If refusing to go to the doctor is a common occurrence for your loved one, it might be worth getting in touch with the doctor directly and requesting a Telehealth session.
If they do need to go into the doctor’s rooms, try and turn the experience into a more enticing and enjoyable one. As we mentioned above, you could head out for breakfast beforehand, grab a coffee after the appointment, or even head to the movies afterwards. Providing your loved one with something to look forward to can be a great way to encourage them to head out and see the doctor.
Does your loved one refuse to eat?
It’s often recommended to offer sweet meals such as cereal, sliced fruit or pudding, to help spark your loved one’s appetite. Keeping distractions away from the kitchen (or dining area) can also help keep your loved one focussed on eating. If they simply aren’t hungry, it might be worth encouraging them to get up and about in the mornings – sometimes a small amount of exercise, like a stroll down the street, can help boost appetite.

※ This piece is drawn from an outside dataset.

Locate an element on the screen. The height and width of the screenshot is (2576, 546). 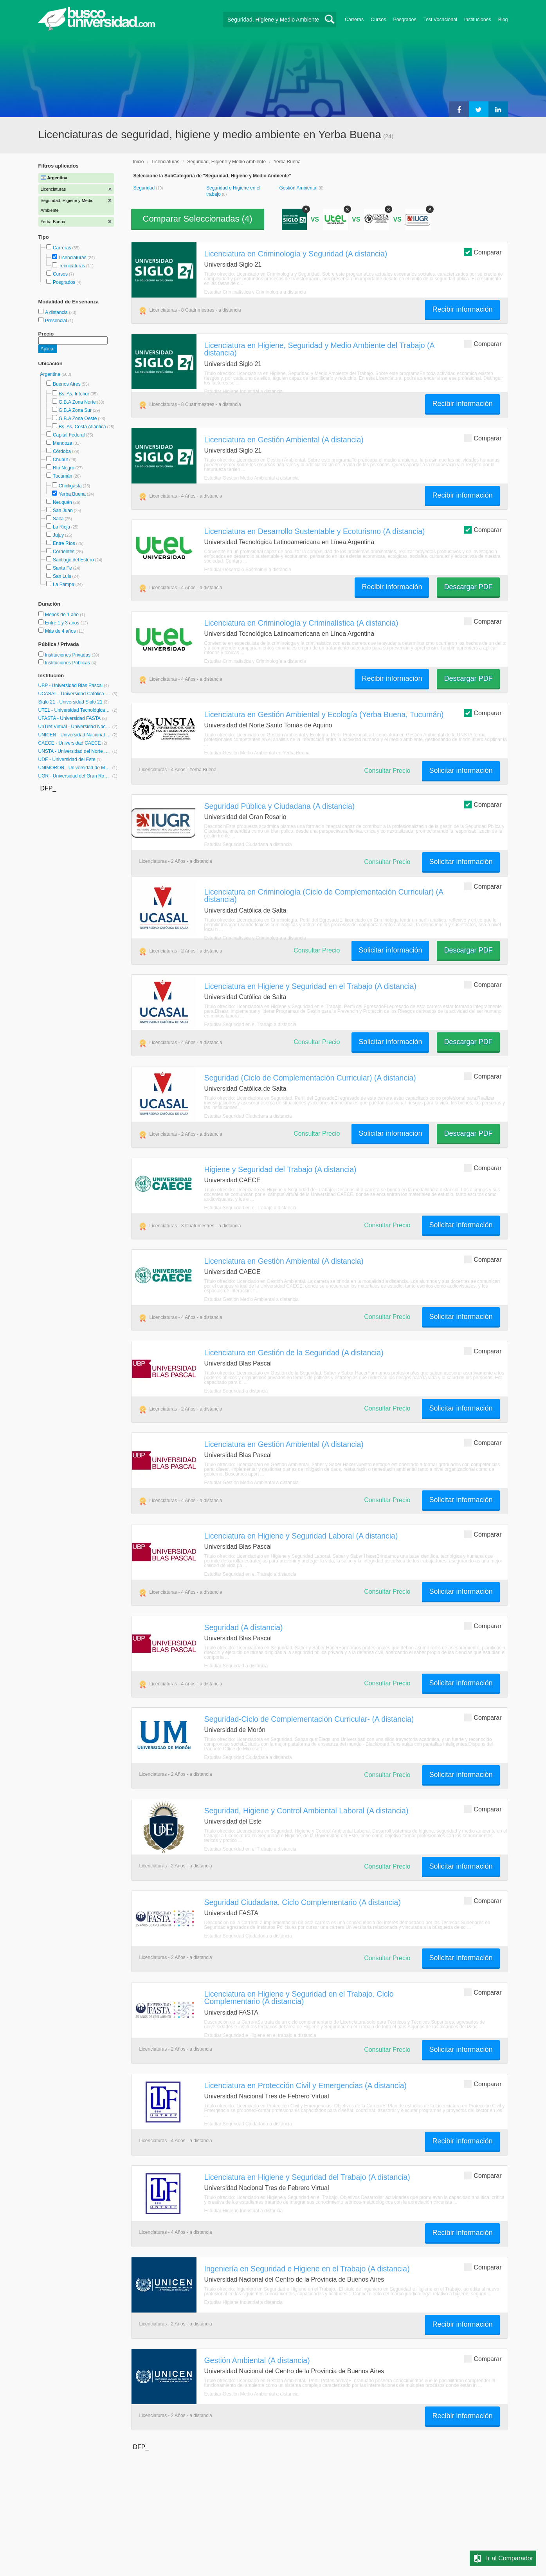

Dementia and End of Life Planning
If you’re concerned about your loved one’s Will – maybe you feel their Will might no longer be valid, or they don’t have the capacity to make appropriate changes (or write their Will, if they haven’t already), we’ve written some additional guides you might find useful.

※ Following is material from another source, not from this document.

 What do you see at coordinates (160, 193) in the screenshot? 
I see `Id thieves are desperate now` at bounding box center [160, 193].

Read: Is your Will legally valid? Three things to look out for.
Read: Witnessing a Will: Can a family member witness my Will?
If you've personally been affected by dementia (perhaps you've seen it take hold of someone close to you), and you wish to make a lasting impact with your own Will, Willed have made it easy to leave a bequest as part of the Will writing journey.
Dementia Australia exists to support and empower the estimated more than 400,000 Australians living with dementia and the more than 1.5 million people who are involved in their care.
A gift in your Will to the Alzheimer’s Research Australia will help create a future that improves the lives of people affected by Alzheimer’s disease and enables future generations to enjoy life to the full as they age.
It’s important to remember that all changes can feel like big changes in the life of someone living with dementia. We (naturally) don’t like losing our independence as we age, and we especially don’t like losing our independence if we’ve been diagnosed with something that impairs our ability to remember important tasks, dates, or people. Be patient with your loved one – even if at times it can feel hard not to lose your cool – because chances are, they’re struggling, too.
Disclaimer: The content of this blog is intended to provide a general guide to the subject matter. This blog should not be relied upon as legal, financial, medical, accounting or tax advice.